Combining keywords like lignocellulose biomass and mechanocatalysis yielded 65 results published between 2013 and 2023 (Fig. 6a, b). Further addition of keywords "hydrolysis or saccharification," "bioethanol," and "pretreatment" resulted in 46, 10, and 8 data entries, respectively. Despite its linkage to various research fields, there has been no techno-economic assessment in this subject area. Conducting more experiments is crucial to determine the industrial feasibility of this process for large-scale applications. Interestingly, a combination of keywords related to emerging technologies, including lignocellulose biomass, deep eutectic solvent pretreatment, and mechanocatalysis, did not yield any results. However, these emerging techniques could complement each other, potentially enhancing the economic attractiveness of bioethanol production.

Fig. 6

Network visualization of terms associated with a lignocellulosic biomass and mechanocatalysis, b number of publications and publication year associated with the term lignocellulosic biomass and mechanocatalysis

7 Conclusions

The shift from 1 to 2G bioethanol feedstocks is anticipated, but lignocellulosic biomass (LCB) faces competitiveness challenges compared to conventional 1G biomass.

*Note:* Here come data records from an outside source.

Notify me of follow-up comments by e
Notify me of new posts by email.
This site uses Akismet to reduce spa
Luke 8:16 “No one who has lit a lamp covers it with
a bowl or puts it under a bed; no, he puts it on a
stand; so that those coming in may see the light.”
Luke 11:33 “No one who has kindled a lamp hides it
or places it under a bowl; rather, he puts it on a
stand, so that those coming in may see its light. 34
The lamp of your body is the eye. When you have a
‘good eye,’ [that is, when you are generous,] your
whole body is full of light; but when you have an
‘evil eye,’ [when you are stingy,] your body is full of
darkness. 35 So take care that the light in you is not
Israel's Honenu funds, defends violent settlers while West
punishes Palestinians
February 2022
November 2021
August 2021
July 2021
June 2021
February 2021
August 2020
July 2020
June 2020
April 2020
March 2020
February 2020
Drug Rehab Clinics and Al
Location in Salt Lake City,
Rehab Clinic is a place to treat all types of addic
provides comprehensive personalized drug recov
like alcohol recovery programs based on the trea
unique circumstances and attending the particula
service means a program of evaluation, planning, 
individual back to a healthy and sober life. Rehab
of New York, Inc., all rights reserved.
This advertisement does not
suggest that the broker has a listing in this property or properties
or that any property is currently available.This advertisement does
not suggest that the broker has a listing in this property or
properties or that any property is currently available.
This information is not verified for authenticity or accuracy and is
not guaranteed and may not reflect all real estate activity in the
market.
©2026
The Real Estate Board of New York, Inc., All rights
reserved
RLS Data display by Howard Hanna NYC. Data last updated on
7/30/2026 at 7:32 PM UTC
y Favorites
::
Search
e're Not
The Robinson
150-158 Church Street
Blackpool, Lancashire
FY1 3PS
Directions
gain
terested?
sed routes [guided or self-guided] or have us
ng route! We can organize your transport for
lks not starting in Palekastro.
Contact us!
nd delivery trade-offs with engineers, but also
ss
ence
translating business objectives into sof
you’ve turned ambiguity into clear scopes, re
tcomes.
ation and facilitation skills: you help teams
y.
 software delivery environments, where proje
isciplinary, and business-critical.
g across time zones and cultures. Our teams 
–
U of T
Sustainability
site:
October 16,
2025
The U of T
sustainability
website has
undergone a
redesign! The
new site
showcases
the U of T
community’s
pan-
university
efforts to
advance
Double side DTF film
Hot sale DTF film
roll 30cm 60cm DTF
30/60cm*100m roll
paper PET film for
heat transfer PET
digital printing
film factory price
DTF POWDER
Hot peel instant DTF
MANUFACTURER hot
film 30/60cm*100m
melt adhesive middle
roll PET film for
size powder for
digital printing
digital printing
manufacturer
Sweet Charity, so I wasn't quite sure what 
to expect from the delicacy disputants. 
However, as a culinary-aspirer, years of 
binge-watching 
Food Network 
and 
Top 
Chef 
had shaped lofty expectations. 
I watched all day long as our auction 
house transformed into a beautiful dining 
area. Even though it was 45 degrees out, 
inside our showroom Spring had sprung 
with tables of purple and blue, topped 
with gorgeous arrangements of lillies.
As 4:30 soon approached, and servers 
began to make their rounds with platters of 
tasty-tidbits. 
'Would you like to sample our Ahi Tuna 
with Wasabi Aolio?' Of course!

This concise review explores challenges and ongoing solutions for 2G bioethanol production, focusing on pretreatment, hydrolysis, and fermentation. Addressed challenges include reagent toxicity, waste generation, recyclability of chemicals and enzymes, cost, and process configuration. Deep eutectic solvents (DES) are highlighted as environmentally friendly and cost-effective for pretreatment, offering advantages like up to 30% solid loading, less than 10% cellulose loss, extraction of high purity lignin, and chemical recyclability. Mechanocatalysis/water hydrolysis is proposed as an alternative to enzymatic hydrolysis, operating at 100% solid loading with negligible inhibitors and similar sugar yields. The review emphasizes the implementation of thermophilic ethanologenic microbes for enhanced fermentation yields and suggests integrating these strategies into an effective process configuration to make 2G bioethanol production competitive on an industrial scale.

Data availability statement

This review is entirely based on published information and does not contain any unpublished data. All the sources are included in the references of the manuscript.